Speech¶
Speech is a service that enables easy integration of Google speech recognition technologies into developer applications. The Speech
class in gcp-pilot provides a high-level interface for interacting with Google Cloud Speech-to-Text API.
Installation¶
To use the Speech functionality, you need to install gcp-pilot with the speech extra:
pip install gcp-pilot[speech]
Usage¶
Initialization¶
from gcp_pilot.speech import Speech
# Initialize with default credentials
speech = Speech()
# Initialize with specific project
speech = Speech(project_id="my-project")
# Initialize with service account impersonation
speech = Speech(impersonate_account="service-account@project-id.iam.gserviceaccount.com")
Converting Speech to Text¶
From Audio Content¶
# Convert speech from audio content to text
with open("audio.flac", "rb") as audio_file:
audio_content = audio_file.read()
transcripts = speech.speech_file_to_text(
flac_content=audio_content,
language="en-US", # Optional: defaults to "en"
rate=16000, # Optional: sample rate in Hz, defaults to 44100
long_running=False, # Optional: if True, uses asynchronous recognition
)
for transcript in transcripts:
print(f"Transcript: {transcript}")
From Audio URI¶
# Convert speech from a GCS URI to text
transcripts = speech.speech_uri_to_text(
uri="gs://my-bucket/audio.flac",
language="en-US", # Optional: defaults to "en"
rate=16000, # Optional: sample rate in Hz, defaults to 44100
long_running=False, # Optional: if True, uses asynchronous recognition
)
for transcript in transcripts:
print(f"Transcript: {transcript}")
Long-Running Recognition¶
For longer audio files (more than 1 minute), you should use long-running recognition:
# Convert speech from a GCS URI to text using long-running recognition
transcripts = speech.speech_uri_to_text(
uri="gs://my-bucket/long-audio.flac",
language="en-US",
rate=16000,
long_running=True, # Use asynchronous recognition
)
for transcript in transcripts:
print(f"Transcript: {transcript}")
Supported Audio Formats¶
The Speech API currently supports FLAC format.
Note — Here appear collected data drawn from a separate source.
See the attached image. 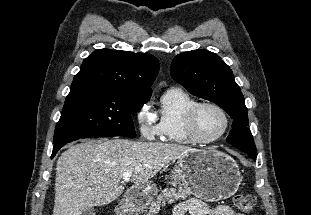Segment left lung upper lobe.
Segmentation results:
<instances>
[{
  "instance_id": "obj_1",
  "label": "left lung upper lobe",
  "mask_w": 311,
  "mask_h": 215,
  "mask_svg": "<svg viewBox=\"0 0 311 215\" xmlns=\"http://www.w3.org/2000/svg\"><path fill=\"white\" fill-rule=\"evenodd\" d=\"M171 75L191 94L214 102L233 119L226 141L249 156L256 155L253 136L248 127L244 96L234 80L232 70L221 58L207 50H193L177 55Z\"/></svg>"
}]
</instances>
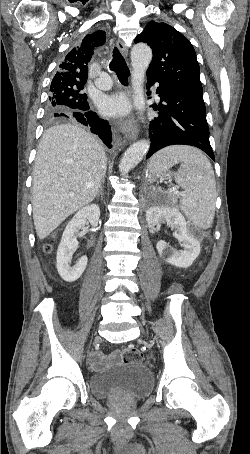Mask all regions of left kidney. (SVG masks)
<instances>
[{"mask_svg":"<svg viewBox=\"0 0 250 454\" xmlns=\"http://www.w3.org/2000/svg\"><path fill=\"white\" fill-rule=\"evenodd\" d=\"M146 221L153 227L167 223L175 230L174 236L184 248L182 251H177L164 240H160L156 244L160 256L176 267L187 268L192 265L200 253V241L176 207L168 205L152 207L146 213Z\"/></svg>","mask_w":250,"mask_h":454,"instance_id":"left-kidney-1","label":"left kidney"}]
</instances>
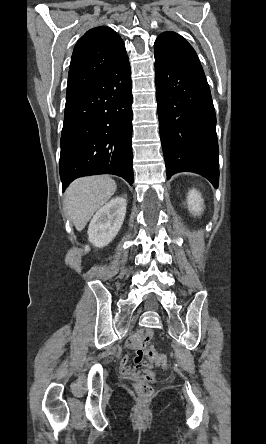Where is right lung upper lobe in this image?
<instances>
[{
    "mask_svg": "<svg viewBox=\"0 0 266 444\" xmlns=\"http://www.w3.org/2000/svg\"><path fill=\"white\" fill-rule=\"evenodd\" d=\"M127 57L125 44L113 29L99 26L88 30L74 47L66 100L90 88Z\"/></svg>",
    "mask_w": 266,
    "mask_h": 444,
    "instance_id": "right-lung-upper-lobe-1",
    "label": "right lung upper lobe"
}]
</instances>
The audio must be encoded as follows:
- FLAC (Free Lossless Audio Codec) format
- Sample rate hertz matching the actual audio
- Single channel (mono) or 2 channels (stereo)
Language Support¶
The Speech API supports a wide range of languages. Some common language codes include:
en-US
: English (United States)en-GB
: English (United Kingdom)es-ES
: Spanish (Spain)fr-FR
: French (France)de-DE
: German (Germany)ja-JP
: Japanese (Japan)ru-RU
: Russian (Russia)
For a complete list of supported languages, refer to the Google Cloud Speech-to-Text documentation.
Error Handling¶
The Speech class handles common errors and converts them to more specific exceptions:
from gcp_pilot import exceptions
try:
transcripts = speech.speech_uri_to_text(uri="gs://non-existent-bucket/audio.flac")
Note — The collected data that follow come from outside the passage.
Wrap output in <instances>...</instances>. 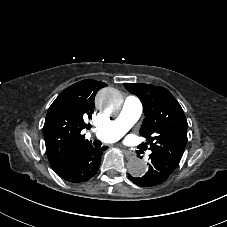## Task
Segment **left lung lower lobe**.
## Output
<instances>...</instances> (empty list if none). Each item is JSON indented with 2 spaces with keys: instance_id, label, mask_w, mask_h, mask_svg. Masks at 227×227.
I'll list each match as a JSON object with an SVG mask.
<instances>
[{
  "instance_id": "1",
  "label": "left lung lower lobe",
  "mask_w": 227,
  "mask_h": 227,
  "mask_svg": "<svg viewBox=\"0 0 227 227\" xmlns=\"http://www.w3.org/2000/svg\"><path fill=\"white\" fill-rule=\"evenodd\" d=\"M149 158L151 164L149 165V171L144 176L134 178L128 175L130 180L142 187H151L164 182L178 166L176 162L162 155L151 153Z\"/></svg>"
}]
</instances>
except exceptions.NotFound:
print("Audio file not found")
except exceptions.InvalidArgument as e:
print(f"Invalid argument: {e}")
Working with Service Account Impersonation¶
Service account impersonation allows you to act as a service account without having its key file. This is a more secure approach than downloading and storing service account keys.
# Initialize with service account impersonation
speech = Speech(impersonate_account="service-account@project-id.iam.gserviceaccount.com")
# Now all operations will be performed as the impersonated service account
transcripts = speech.speech_uri_to_text(uri="gs://my-bucket/audio.flac")
For more information on service account impersonation, see the Authentication documentation.
Best Practices¶
Here are some best practices for working with the Speech API:
- Use the right sample rate: Ensure the sample rate you specify matches the actual audio sample rate.
- Choose the appropriate recognition mode: Use synchronous recognition for short audio (< 1 minute) and asynchronous recognition for longer audio.
- Use GCS URIs for large files: For large audio files, upload them to Google Cloud Storage and use the URI instead of sending the content directly.
- Specify the correct language: Providing the correct language code improves recognition accuracy.
- Consider using enhanced models: For better accuracy, consider using enhanced models available in the Speech API.
- Optimize audio quality: Better audio quality leads to better recognition results. Reduce background noise and ensure clear speech.
- Handle errors gracefully: Implement proper error handling to manage issues like invalid audio formats or network problems.